Some cattle have better manners than humans.
About a dozen bovines at the Research Institute for Farm Animal Biology, in Dummerstorf, Germany, have been successfully trained to potty in “MooLoos” — a designated pen, lined with AstroTurf, where cows may safely urinate without threat to the environment.
The ammonia in cow urine is a known greenhouse gas as it produces nitrous oxide when released into the soil.

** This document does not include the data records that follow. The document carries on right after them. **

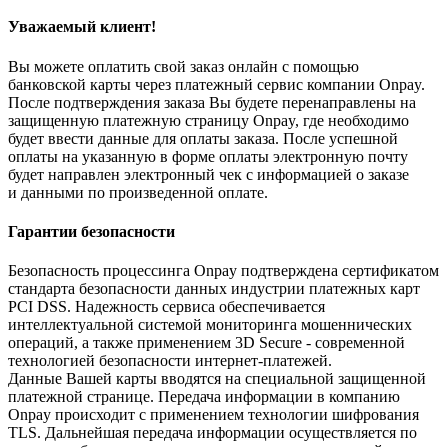
Уважаемый клиент!
Вы можете оплатить свой заказ онлайн с помощью
банковской карты через платежный сервис компании Onpay.
После подтверждения заказа Вы будете перенаправлены на
защищенную платежную страницу Onpay, где необходимо
будет ввести данные для оплаты заказа. После успешной
оплаты на указанную в форме оплаты электронную почту
будет направлен электронный чек с информацией о заказе
и данными по произведенной оплате.
Гарантии безопасности
Безопасность процессинга Onpay подтверждена сертификатом
стандарта безопасности данных индустрии платежных карт
PCI DSS. Надежность сервиса обеспечивается
интеллектуальной системой мониторинга мошеннических
операций, а также применением 3D Secure - современной
технологией безопасности интернет-платежей.
Данные Вашей карты вводятся на специальной защищенной
платежной странице. Передача информации в компанию
Onpay происходит с применением технологии шифрования
TLS. Дальнейшая передача информации осуществляется по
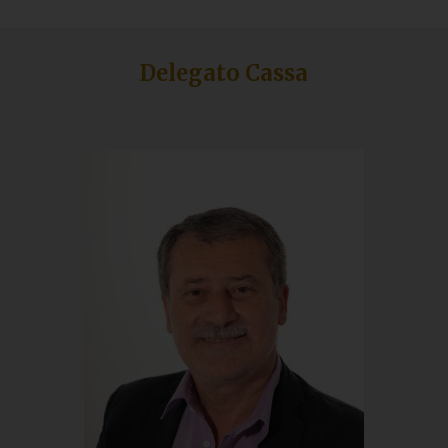
Delegato Cassa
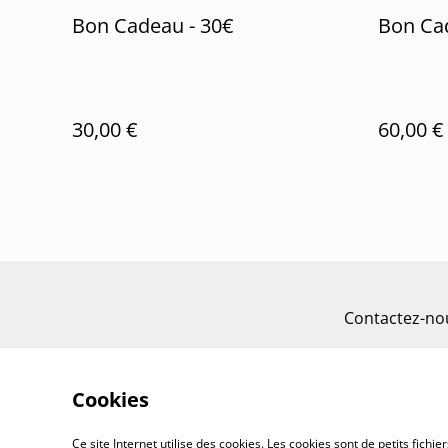
Bon Cadeau - 30€
Bon Ca
30,00 €
60,00 €
Contactez-no
Cookies
Ce site Internet utilise des cookies. Les cookies sont de petits fic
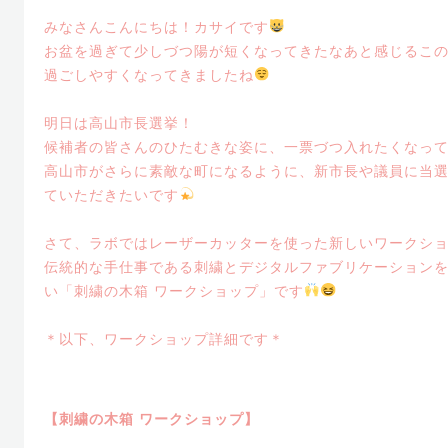
みなさんこんにちは！カサイです
お盆を過ぎて少しづつ陽が短くなってきたなあと感じるこ
過ごしやすくなってきましたね
明日は高山市長選挙！
候補者の皆さんのひたむきな姿に、一票づつ入れたくなっ
高山市がさらに素敵な町になるように、新市長や議員に当
ていただきたいです
さて、ラボではレーザーカッターを使った新しいワークシ
伝統的な手仕事である刺繍とデジタルファブリケーション
い「刺繍の木箱 ワークショップ」です
＊以下、ワークショップ詳細です＊
【刺繍の木箱 ワークショップ】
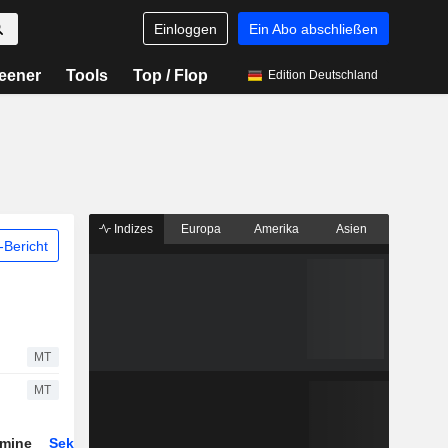
Einloggen
Ein Abo abschließen
eener
Tools
Top / Flop
Edition Deutschland
Indizes
Europa
Amerika
Asien
Bericht
MT
MT
rmine
Sektor
Derivate
ETFs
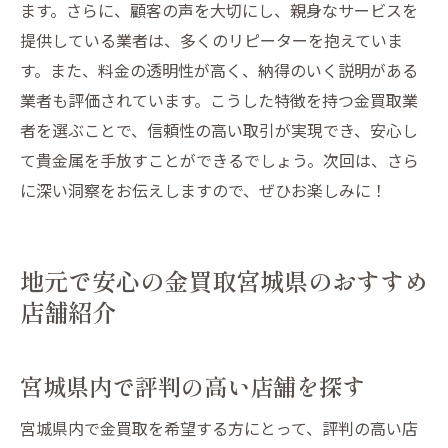
ます。さらに、顧客の声を大切にし、親身なサービスを
提供している業者は、多くのリピーターを抱えていま
す。また、料金の透明性が高く、納得のいく説明がある
業者も評価されています。こうした特徴を持つ金買取業
者を選ぶことで、信頼性の高い取引が実現でき、安心し
て貴金属を手放すことができるでしょう。次回は、さら
に深い洞察をお伝えしますので、ぜひお楽しみに！
地元で安心の金買取宮城県のおすすめ
店舗紹介
宮城県内で評判の高い店舗を探す
宮城県内で金買取を希望する方にとって、評判の高い店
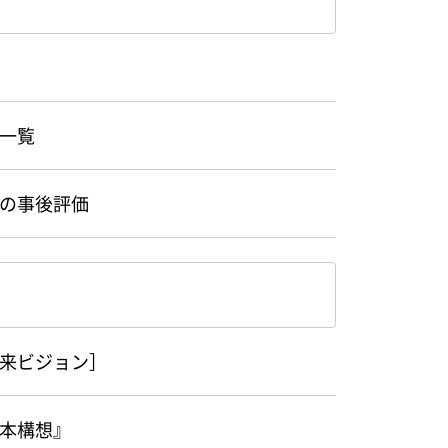
一覧
の事後評価
来ビジョン］
本構想』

Globally, about 10% of all greenhouse gas emissions are due to livestock farming.
Researchers Lindsay Matthews and Douglas Elliffe spoke to Radio New Zealand Monday about their study, which involved a Pavlovian reward system — sugar water — to encourage cows to use the MooLoo.
“This is how some people train their children — they put them on the toilet, wait for them to pee, then reward them if they do it,” Matthews said.

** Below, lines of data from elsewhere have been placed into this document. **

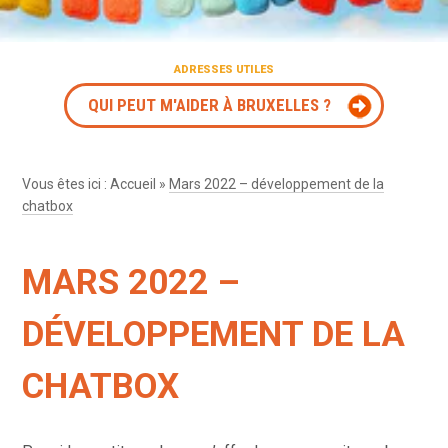
ADRESSES UTILES
QUI PEUT M'AIDER À BRUXELLES ?
Vous êtes ici :
Accueil
»
Mars 2022 – développement de la
chatbox
MARS 2022 –
DÉVELOPPEMENT DE LA
CHATBOX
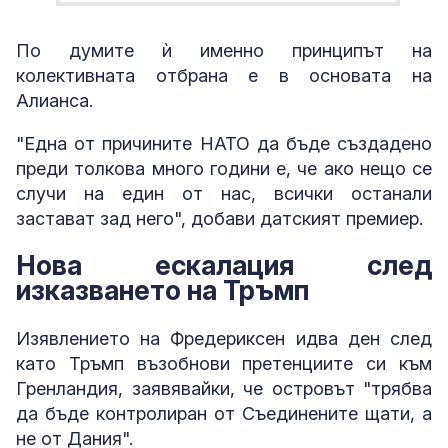
По думите ѝ именно принципът на
колективната отбрана е в основата на
Алианса.
"Една от причините НАТО да бъде създадено
преди толкова много години е, че ако нещо се
случи на един от нас, всички останали
застават зад него", добави датският премиер.
Нова ескалация след
изказването на Тръмп
Изявлението на Фредериксен идва ден след
като Тръмп възобнови претенциите си към
Гренландия, заявявайки, че островът "трябва
да бъде контролиран от Съединените щати, а
не от Дания".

Alternatively, those who peed outside the pen were sprayed with water for three seconds.
By the end of the trial, including a series of 10 sessions, 11 of 16 cows were successfully potty-trained.
“Very quickly, within 15 to 20 urinations on average, the cows would self-initiate entry to the toilet,” Mathews said. “By the end, three quarters of the animals were doing three-quarters of their urinations in the toilet.”

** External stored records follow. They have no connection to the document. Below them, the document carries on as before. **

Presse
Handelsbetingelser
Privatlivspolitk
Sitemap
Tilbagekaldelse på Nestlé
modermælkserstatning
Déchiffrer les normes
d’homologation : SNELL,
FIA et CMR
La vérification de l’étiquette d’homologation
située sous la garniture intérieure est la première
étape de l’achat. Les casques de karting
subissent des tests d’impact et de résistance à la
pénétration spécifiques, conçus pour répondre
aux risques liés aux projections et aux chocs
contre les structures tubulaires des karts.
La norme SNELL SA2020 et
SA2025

Compared with humans, juvenile cows impressed study authors, whose findings were published in Current Biology Monday.
“The calves showed a level of performance comparable to that of children and superior to that of very young children,” they wrote.
The effect of potty-training global livestock at a rate of some 80% could reduce ammonia emissions by as much as 56%, researchers said.
But every bit extra counts. “If we could collect 10 or 20% of urinations,” said Elliffe, “it would be sufficient to reduce greenhouse gas emissions and nitrate leaching significantly.”